The problem for one of the greatest defenders of this generation lies not in his athletic talent, but in his mind. Over the course of his entire career but especially lately, Green has had a problem controlling his emotions when it matters most. We are all aware of the Jordan Poole situation in which he erupted on his former teammate and seemingly disrupted some of the chemistry in the locker room.

This past season, Klay Thompson and Jaden McDaniels got into a small scuffle not even two minutes into a match between the Warriors and Timberwolves. Unprovoked and seemingly for no reason, Draymond opted to put Minnesota's big man Rudy Gobert in a chokehold, which earned him a five-game suspension. Golden State would go 2-3 in the games he missed.

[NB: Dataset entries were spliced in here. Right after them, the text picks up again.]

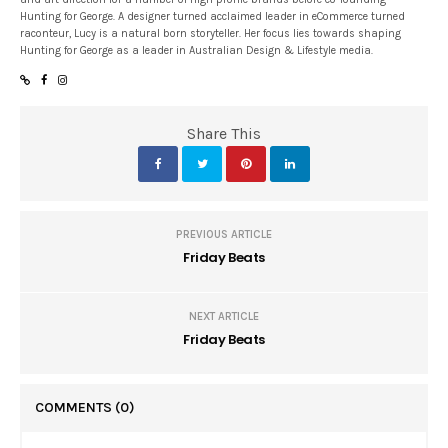
Hunting for George. A designer turned acclaimed leader in eCommerce turned
raconteur, Lucy is a natural born storyteller. Her focus lies towards shaping
Hunting for George as a leader in Australian Design & Lifestyle media.
Share This
PREVIOUS ARTICLE
Friday Beats
NEXT ARTICLE
Friday Beats
COMMENTS
(0)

Less than a month later, Green made what appeared to be an unnatural swinging motion which resulted in him landing a blow right to the head of the Suns' Jusuf Nurkic. This earned him an indefinite suspension from the league, which would ultimately amount to 12 missed games. While Draymond was away from the court, his team lost an additional five games.

Fixing Draymond's emotions would greatly benefit the Warriors

The nature of the suspension handed down from the league stemmed from Draymond's "repeated history of unsportsmanlike acts." The biggest reason this situation is such a problem for the Warriors is it handicaps their team when they are already skating on thin ice in a tough-as-nails Western Conference.

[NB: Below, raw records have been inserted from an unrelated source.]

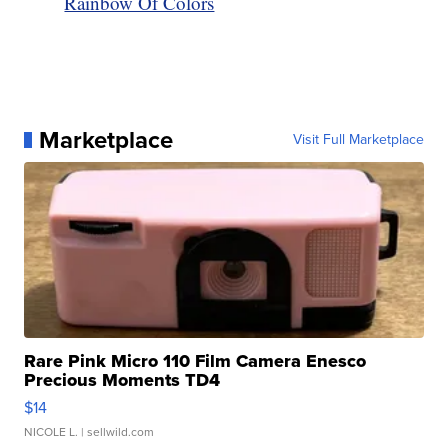
Rainbow Of Colors
Marketplace
Visit Full Marketplace
Rare Pink Micro 110 Film Camera Enesco
Precious Moments TD4
$14
NICOLE L.
| sellwild.com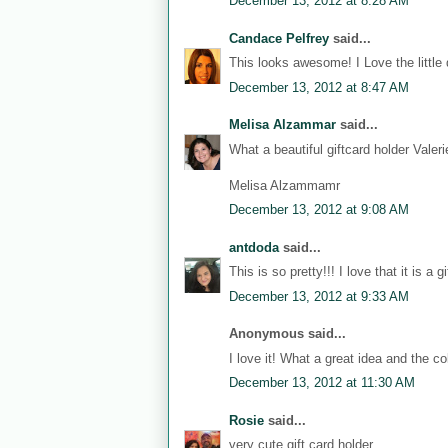
December 13, 2012 at 8:28 AM
Candace Pelfrey
said...
This looks awesome! I Love the little 
December 13, 2012 at 8:47 AM
Melisa Alzammar
said...
What a beautiful giftcard holder Vale
Melisa Alzammamr
December 13, 2012 at 9:08 AM
antdoda
said...
This is so pretty!!! I love that it is a gi
December 13, 2012 at 9:33 AM
Anonymous said...
I love it! What a great idea and the col
December 13, 2012 at 11:30 AM
Rosie
said...
very cute gift card holder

Two weeks ago, Golden State's season was ended by Sacramento in the Play-In tournament. It stands to reason that the Dubs would likely not have been in that game at all had they been able to keep one of their most valuable players on the court for an additional 17 games.

Missed time due to injuries are one thing. Certain players have bad luck with injury troubles no matter how well they take care of their bodies. But missing time because you couldn't help yourself from lashing out at an opponent in a basketball game? The reality is that simply shows a lack of control.

The good news here is that this problem is still fixable. Putting Draymond in a mandatory, league-mandated therapy session may or may not have done anything to actually put him on the right track. But if Green can accept on his own volition that he needs to be more diligent with his emotions, it could go a long way toward giving this iteration of the Warriors one last chance at a championship.